■ **Activity**:
Could you copy every line of the data that contains "mínima"?
=-=-=-=-=
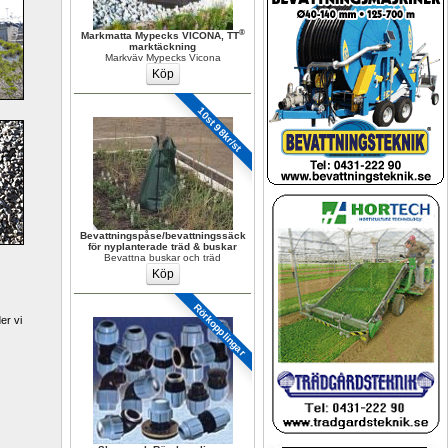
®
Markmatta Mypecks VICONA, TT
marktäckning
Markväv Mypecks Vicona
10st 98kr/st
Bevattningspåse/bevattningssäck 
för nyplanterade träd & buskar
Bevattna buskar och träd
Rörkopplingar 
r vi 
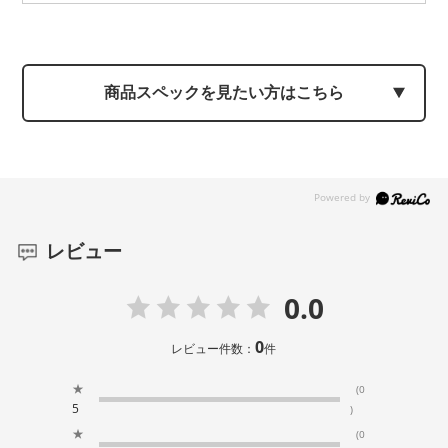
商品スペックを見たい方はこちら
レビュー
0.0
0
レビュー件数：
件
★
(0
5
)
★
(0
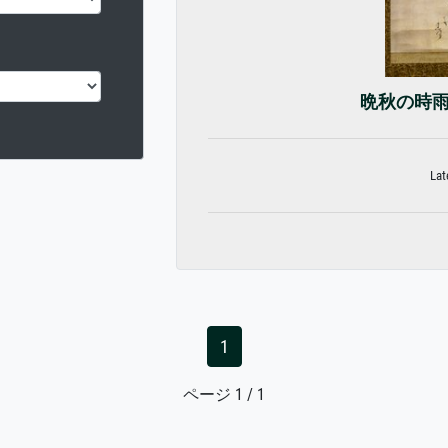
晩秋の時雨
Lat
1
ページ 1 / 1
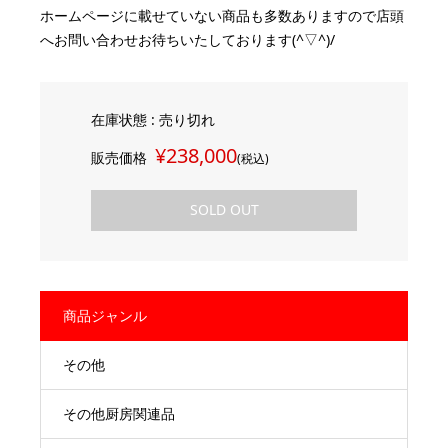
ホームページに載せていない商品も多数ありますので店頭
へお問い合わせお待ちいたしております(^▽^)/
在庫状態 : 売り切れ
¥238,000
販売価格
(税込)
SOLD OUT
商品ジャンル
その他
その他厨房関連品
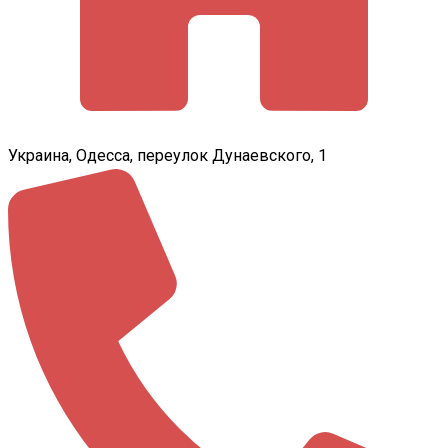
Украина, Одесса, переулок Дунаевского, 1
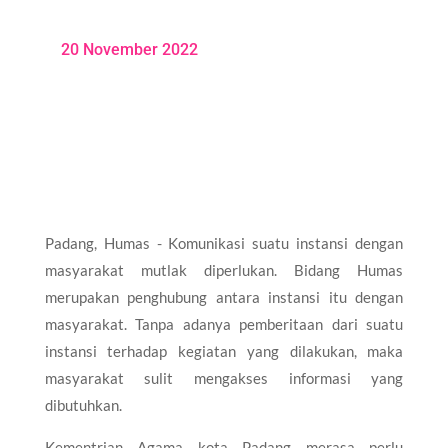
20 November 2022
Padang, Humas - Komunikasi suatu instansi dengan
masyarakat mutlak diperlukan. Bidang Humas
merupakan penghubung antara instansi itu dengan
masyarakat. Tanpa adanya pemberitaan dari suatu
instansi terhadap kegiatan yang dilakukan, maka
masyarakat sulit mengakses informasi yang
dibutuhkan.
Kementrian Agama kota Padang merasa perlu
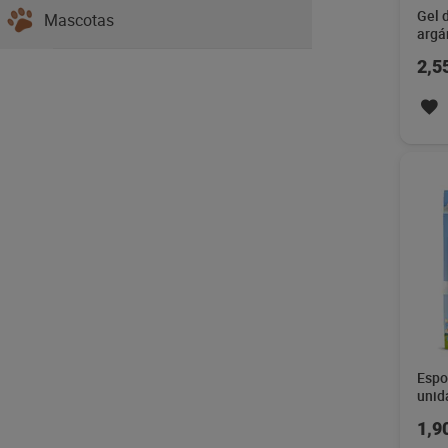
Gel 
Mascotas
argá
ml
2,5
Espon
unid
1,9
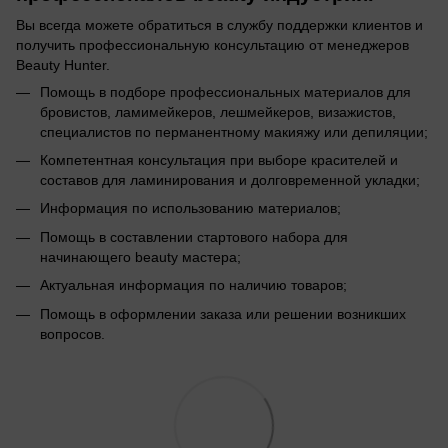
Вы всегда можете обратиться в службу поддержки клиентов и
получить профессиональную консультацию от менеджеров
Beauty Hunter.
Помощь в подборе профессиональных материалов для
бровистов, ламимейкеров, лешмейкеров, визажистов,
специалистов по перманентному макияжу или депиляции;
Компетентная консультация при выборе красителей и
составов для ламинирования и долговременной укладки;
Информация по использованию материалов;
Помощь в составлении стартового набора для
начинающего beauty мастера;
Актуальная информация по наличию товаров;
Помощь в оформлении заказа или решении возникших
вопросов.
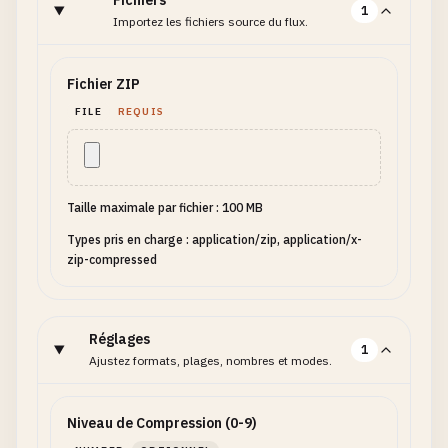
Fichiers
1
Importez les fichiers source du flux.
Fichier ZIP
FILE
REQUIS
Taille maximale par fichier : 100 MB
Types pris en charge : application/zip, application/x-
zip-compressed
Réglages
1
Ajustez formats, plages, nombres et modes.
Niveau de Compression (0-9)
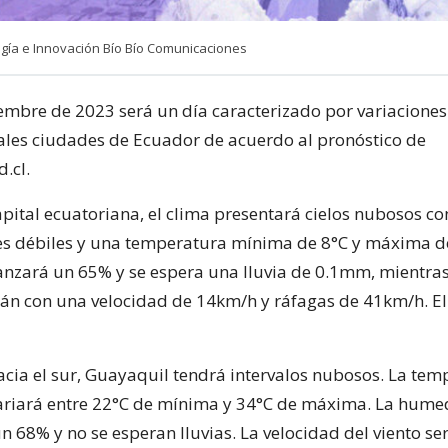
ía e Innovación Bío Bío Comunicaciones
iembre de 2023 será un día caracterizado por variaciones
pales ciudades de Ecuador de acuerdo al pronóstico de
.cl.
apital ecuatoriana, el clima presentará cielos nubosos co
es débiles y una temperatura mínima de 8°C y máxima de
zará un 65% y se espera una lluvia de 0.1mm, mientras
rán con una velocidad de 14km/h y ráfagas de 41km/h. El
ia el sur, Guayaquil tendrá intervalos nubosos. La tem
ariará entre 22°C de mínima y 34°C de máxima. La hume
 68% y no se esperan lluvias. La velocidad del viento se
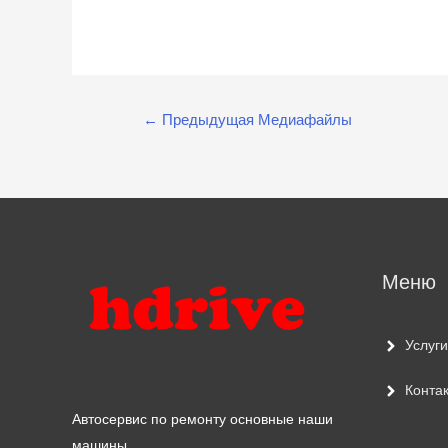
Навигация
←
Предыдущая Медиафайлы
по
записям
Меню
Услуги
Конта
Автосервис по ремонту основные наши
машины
=-=-=-=-=
■ **Solution to this task**:
es débiles y una temperatura mínima de 8°C y máxima de
ariará entre 22°C de mínima y 34°C de máxima. La hume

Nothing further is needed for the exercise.